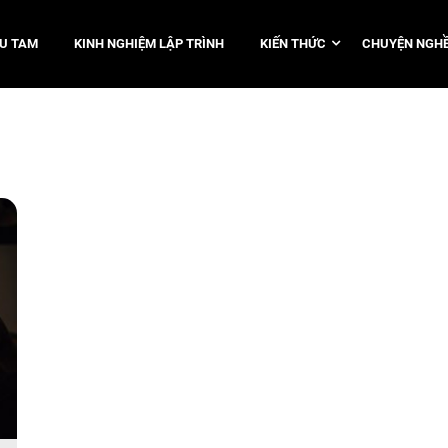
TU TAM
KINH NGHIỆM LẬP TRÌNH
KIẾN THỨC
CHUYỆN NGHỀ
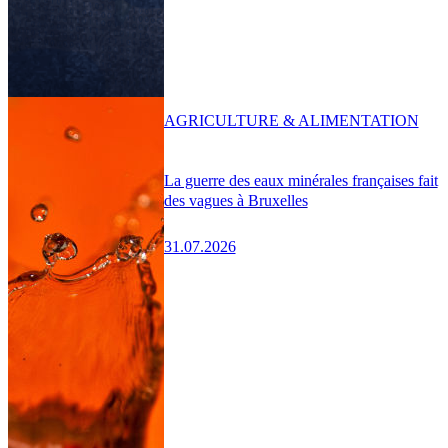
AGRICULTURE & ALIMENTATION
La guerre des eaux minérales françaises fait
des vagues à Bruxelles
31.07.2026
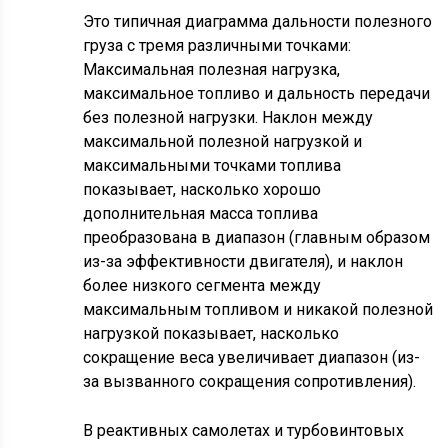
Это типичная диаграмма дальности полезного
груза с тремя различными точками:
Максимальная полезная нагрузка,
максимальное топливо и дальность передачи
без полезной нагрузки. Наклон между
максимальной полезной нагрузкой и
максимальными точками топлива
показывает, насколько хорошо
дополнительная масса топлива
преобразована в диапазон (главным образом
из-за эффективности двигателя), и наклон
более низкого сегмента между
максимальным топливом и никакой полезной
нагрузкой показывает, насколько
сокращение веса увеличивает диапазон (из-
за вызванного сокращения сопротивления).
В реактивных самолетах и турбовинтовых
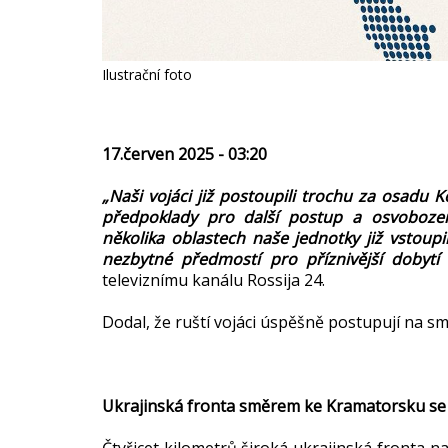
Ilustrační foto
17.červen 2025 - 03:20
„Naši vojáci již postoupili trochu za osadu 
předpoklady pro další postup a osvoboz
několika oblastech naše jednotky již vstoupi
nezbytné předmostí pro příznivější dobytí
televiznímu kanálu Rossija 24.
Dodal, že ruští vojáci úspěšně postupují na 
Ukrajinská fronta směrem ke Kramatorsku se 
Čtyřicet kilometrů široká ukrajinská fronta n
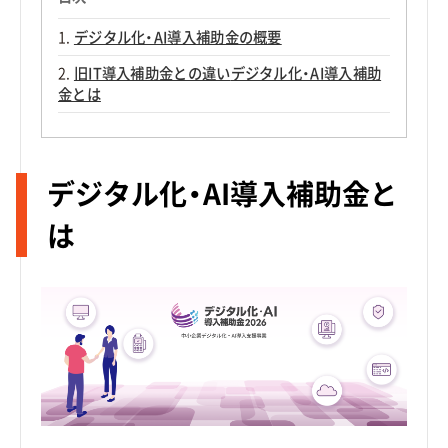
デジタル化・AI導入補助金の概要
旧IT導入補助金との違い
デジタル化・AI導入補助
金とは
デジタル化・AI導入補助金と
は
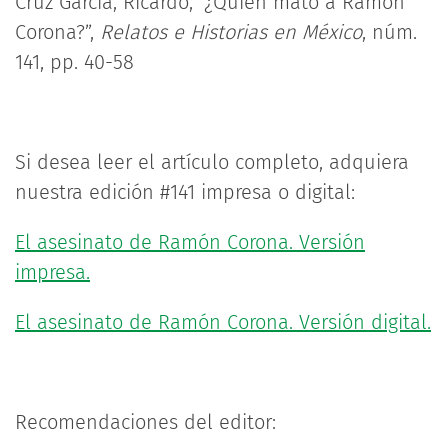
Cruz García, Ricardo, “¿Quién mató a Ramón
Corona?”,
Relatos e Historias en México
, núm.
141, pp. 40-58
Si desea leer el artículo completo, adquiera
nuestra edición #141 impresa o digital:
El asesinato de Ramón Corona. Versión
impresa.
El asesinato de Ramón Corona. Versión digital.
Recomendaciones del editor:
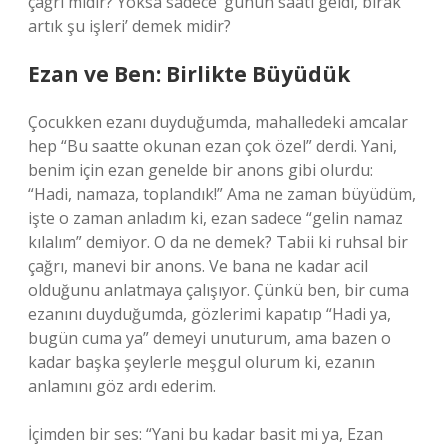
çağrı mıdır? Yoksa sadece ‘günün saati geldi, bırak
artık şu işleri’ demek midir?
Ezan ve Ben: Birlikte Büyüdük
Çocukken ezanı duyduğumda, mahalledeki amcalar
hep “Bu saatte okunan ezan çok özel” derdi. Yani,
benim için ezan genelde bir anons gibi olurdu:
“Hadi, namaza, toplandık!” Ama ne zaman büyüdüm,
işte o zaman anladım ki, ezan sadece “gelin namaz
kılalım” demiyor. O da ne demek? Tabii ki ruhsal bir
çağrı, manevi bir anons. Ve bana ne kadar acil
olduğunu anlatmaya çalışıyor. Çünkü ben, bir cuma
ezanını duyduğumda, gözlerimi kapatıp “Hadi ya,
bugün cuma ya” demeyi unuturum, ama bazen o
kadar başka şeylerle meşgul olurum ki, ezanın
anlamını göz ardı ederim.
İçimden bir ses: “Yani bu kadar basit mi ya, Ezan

_TASK TO COMPLETE_: In the records above, everything from the line with "Это типичная диаграмма дальности полезного" down to the line with "několika oblastech naše jednotky již vstoupi" is to be set down exactly, both ends included, with no pictures and no other lines.

_SOLUTION FOR THIS PROBLEM_:
Это типичная диаграмма дальности полезного
груза с тремя различными точками:
Максимальная полезная нагрузка,
максимальное топливо и дальность передачи
без полезной нагрузки. Наклон между
максимальной полезной нагрузкой и
максимальными точками топлива
показывает, насколько хорошо
дополнительная масса топлива
преобразована в диапазон (главным образом
из-за эффективности двигателя), и наклон
более низкого сегмента между
максимальным топливом и никакой полезной
нагрузкой показывает, насколько
сокращение веса увеличивает диапазон (из-
за вызванного сокращения сопротивления).
В реактивных самолетах и турбовинтовых
Ilustrační foto
17.červen 2025 - 03:20
„Naši vojáci již postoupili trochu za osadu 
předpoklady pro další postup a osvoboz
několika oblastech naše jednotky již vstoupi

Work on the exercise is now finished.